Tort Law and the Construction of Change studies the interaction of law and social change in American history. Tort law—civil law made by judges, not legislators—is traditionally thought to arise out of legal precedent. But Kenneth S. Abraham and G. Edward White show that American judges over the course of the previous two centuries also paid close attention to changing societal contexts in which lawsuits for civil injuries arose. They argue that two versions of history–one grounded in the application of previous legal rules and the other responsive to larger societal changes—must be considered in tandem to grasp fully how American civil law has evolved over time.
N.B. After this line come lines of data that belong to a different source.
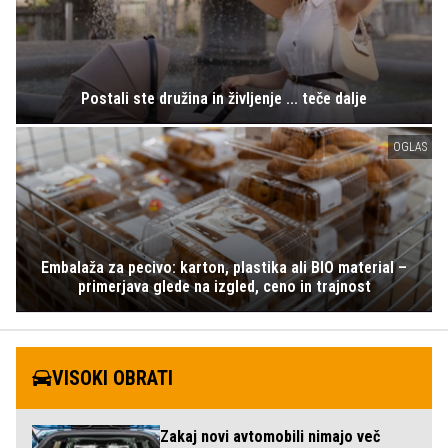
Postali ste družina in življenje ... teče dalje
OGLAS
Embalaža za pecivo: karton, plastika ali BIO material –
primerjava glede na izgled, ceno in trajnost
VISOKI OBRATI
Zakaj novi avtomobili nimajo več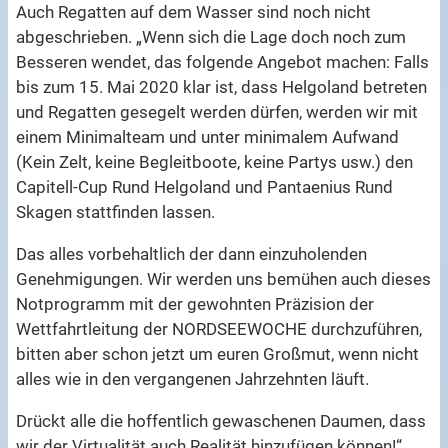
Auch Regatten auf dem Wasser sind noch nicht
abgeschrieben. „Wenn sich die Lage doch noch zum
Besseren wendet, das folgende Angebot machen: Falls
bis zum 15. Mai 2020 klar ist, dass Helgoland betreten
und Regatten gesegelt werden dürfen, werden wir mit
einem Minimalteam und unter minimalem Aufwand
(Kein Zelt, keine Begleitboote, keine Partys usw.) den
Capitell-Cup Rund Helgoland und Pantaenius Rund
Skagen stattfinden lassen.
Das alles vorbehaltlich der dann einzuholenden
Genehmigungen. Wir werden uns bemühen auch dieses
Notprogramm mit der gewohnten Präzision der
Wettfahrtleitung der NORDSEEWOCHE durchzuführen,
bitten aber schon jetzt um euren Großmut, wenn nicht
alles wie in den vergangenen Jahrzehnten läuft.
Drückt alle die hoffentlich gewaschenen Daumen, dass
wir der Virtualität auch Realität hinzufügen können!“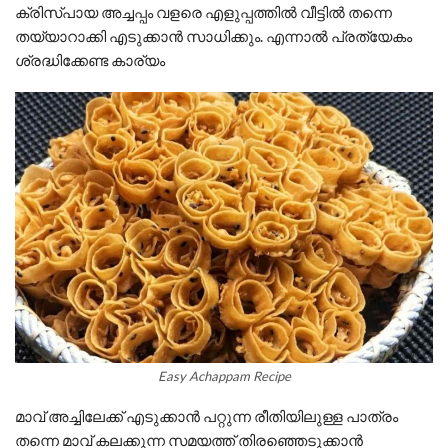
ക്രിസ്പായ അച്ചപ്പം വളരെ എളുപ്പത്തിൽ വീട്ടിൽ തന്നെ
തയ്യാറാക്കി എടുക്കാൻ സാധിക്കും. എന്നാൽ പ്രത്യേകം
ശ്രദ്ധിക്കേണ്ട കാര്യം
Easy Achappam Recipe
മാവ് അച്ചിലേക്ക് എടുക്കാൻ പറ്റുന്ന രീതിയിലുള്ള പാത്രം
തന്നെ മാവ് കലക്കുന്ന സമയത്ത് തിരഞ്ഞെടുക്കാൻ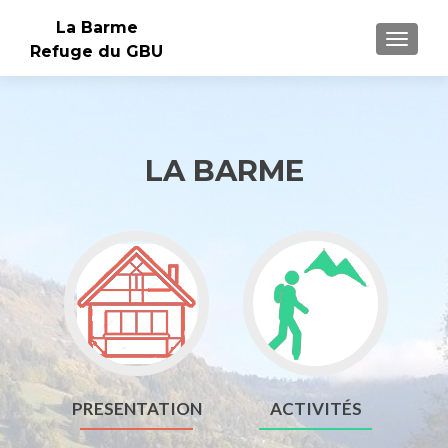
La Barme
AFFIC
Refuge du GBU
LA BARME
Go
Go
to
to
presentation
activités
PRESENTATION
ACTIVITÉS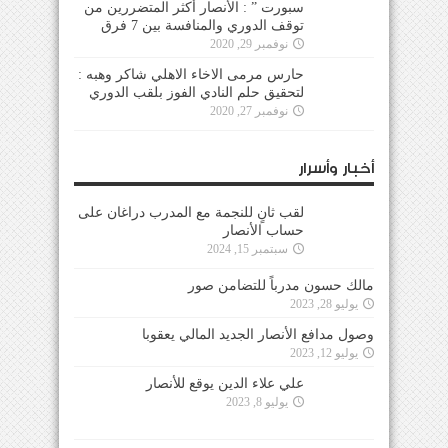
سبورت ” : الأنصار أكثر المتضررين من
توقف الدوري والمنافسة بين 7 فرق
نوفمبر 29, 2020
حارس مرمى الاخاء الاهلي شاكر وهبه :
لتحقيق حلم النادي الفوز بلقب الدوري
نوفمبر 27, 2020
أخبار وأسرار
لقب ثانٍ للنجمة مع المدرب دراغان على
حساب الأنصار
سبتمبر 15, 2024
مالك حسون مدرباً للتضامن صور
يوليو 28, 2023
وصول مدافع الأنصار الجديد المالي يعقوبا
يوليو 12, 2023
علي علاء الدين يوقع للأنصار
يوليو 8, 2023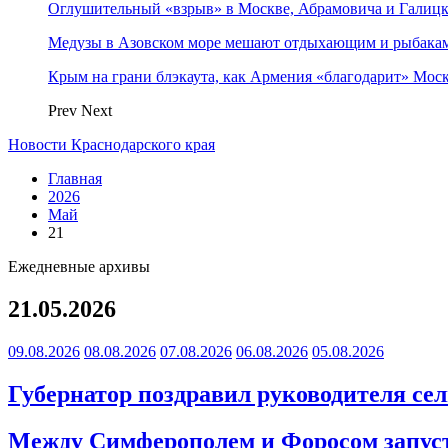
Оглушительный «взрыв» в Москве, Абрамовича и Галицк
Медузы в Азовском море мешают отдыхающим и рыбакам.
Крым на грани блэкаута, как Армения «благодарит» Моск
Prev
Next
Новости Краснодарского края
Главная
2026
Май
21
Ежедневные архивы
21.05.2026
09.08.2026
08.08.2026
07.08.2026
06.08.2026
05.08.2026
Губернатор поздравил руководителя се
Между Симферополем и Форосом запус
In five fascinating chapters, they cover understudied areas of tort law, such as liability for nonphysical harm—including lawsuits for defamation, privacy, emotional distress, sexual harassment, and the hacking of confidential information—and aspects of tort litigation that have now disappeared, such as the prohibition against "interested" parties testifying in civil actions or the intentional infliction of temporal damage without justification. What emerges is a picture of the complicated legal dance American judges performed to cloak their decisions to make at times radical changes in tort law in response to social transformations. When confronting established tort doctrines under pressure from emerging social changes, they found ways to preserve at least the appearance of doctrinal continuity.

Kenneth S. Abraham & G. Edward White, Tort Law and the Construction of Change: Studies in the Inevitability of History, University of Virginia Press (2022).